- EXERCISE PROMPT: Go through the entries below line by line and tally those holding "Множественный"; write only the tally.

***** TASK INPUT

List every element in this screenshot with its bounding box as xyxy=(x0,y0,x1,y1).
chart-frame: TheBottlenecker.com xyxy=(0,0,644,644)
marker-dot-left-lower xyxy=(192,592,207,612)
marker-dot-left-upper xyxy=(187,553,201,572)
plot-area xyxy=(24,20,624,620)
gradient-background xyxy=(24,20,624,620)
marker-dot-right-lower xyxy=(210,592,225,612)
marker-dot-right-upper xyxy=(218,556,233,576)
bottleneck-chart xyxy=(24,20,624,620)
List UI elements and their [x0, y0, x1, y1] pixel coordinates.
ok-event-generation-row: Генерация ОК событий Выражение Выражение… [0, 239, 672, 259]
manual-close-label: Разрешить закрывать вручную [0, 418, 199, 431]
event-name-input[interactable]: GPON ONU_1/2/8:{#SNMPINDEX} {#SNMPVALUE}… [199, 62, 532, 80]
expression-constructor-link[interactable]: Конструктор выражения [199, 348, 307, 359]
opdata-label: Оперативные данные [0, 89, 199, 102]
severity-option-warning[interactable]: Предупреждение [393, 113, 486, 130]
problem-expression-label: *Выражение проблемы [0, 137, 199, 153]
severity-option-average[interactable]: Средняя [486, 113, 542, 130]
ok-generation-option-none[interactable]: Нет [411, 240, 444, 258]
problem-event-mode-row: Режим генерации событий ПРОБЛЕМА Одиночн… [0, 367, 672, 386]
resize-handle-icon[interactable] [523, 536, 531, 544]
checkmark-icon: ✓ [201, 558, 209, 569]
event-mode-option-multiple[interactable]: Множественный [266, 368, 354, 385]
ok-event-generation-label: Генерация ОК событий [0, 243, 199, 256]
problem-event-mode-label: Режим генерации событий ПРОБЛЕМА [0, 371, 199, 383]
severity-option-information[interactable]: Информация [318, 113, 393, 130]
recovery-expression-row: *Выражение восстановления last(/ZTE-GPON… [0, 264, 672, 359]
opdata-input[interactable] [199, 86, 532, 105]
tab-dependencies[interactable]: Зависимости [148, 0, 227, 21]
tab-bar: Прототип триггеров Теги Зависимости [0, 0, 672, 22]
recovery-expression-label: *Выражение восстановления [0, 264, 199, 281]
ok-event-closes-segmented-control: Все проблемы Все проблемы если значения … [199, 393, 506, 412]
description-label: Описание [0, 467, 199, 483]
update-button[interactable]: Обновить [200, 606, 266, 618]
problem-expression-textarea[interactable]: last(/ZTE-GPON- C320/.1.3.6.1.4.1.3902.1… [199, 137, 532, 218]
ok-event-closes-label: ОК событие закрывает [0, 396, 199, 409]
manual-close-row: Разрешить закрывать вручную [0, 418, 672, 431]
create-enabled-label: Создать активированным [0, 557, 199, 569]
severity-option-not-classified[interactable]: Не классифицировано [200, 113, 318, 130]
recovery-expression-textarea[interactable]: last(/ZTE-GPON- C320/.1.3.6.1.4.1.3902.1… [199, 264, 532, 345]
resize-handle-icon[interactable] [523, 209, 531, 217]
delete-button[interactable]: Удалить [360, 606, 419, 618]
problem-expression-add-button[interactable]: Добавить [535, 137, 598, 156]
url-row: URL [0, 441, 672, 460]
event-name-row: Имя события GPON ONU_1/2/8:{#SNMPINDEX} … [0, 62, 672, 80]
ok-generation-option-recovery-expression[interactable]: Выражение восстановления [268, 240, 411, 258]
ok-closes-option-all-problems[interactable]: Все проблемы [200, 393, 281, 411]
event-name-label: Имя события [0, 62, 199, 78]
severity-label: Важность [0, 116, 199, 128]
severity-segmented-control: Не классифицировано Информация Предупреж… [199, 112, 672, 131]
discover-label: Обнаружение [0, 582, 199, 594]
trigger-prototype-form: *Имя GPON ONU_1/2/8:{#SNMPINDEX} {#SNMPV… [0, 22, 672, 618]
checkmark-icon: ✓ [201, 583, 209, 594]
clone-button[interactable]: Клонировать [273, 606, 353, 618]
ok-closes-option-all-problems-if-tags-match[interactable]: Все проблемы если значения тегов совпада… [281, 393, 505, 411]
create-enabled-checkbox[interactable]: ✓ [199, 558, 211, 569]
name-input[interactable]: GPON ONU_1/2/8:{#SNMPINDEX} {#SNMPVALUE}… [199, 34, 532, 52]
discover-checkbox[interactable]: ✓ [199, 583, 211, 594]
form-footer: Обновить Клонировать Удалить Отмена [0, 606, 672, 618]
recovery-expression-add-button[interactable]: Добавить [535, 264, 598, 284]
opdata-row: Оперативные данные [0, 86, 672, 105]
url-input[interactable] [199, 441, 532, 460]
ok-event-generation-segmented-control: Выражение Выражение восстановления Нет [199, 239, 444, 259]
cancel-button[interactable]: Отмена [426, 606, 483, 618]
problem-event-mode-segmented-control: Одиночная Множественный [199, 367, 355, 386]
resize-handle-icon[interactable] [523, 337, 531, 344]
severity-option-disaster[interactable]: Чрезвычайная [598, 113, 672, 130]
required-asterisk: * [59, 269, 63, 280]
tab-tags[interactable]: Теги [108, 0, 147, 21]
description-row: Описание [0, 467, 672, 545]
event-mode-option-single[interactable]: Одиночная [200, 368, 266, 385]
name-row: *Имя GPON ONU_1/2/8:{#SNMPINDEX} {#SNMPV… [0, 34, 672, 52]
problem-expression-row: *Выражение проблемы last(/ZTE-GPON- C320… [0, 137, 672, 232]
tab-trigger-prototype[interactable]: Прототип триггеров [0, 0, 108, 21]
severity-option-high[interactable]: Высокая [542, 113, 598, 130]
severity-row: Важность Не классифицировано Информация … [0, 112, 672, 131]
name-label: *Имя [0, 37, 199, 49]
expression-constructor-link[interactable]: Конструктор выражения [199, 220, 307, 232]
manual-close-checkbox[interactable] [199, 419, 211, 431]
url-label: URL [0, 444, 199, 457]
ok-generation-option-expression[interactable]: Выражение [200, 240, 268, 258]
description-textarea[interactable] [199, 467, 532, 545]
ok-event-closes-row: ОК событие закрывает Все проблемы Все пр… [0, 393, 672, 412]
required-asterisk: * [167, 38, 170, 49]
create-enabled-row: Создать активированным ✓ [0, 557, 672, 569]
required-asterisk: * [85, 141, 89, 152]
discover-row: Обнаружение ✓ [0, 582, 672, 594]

**********

- ANSWER SPACE: 2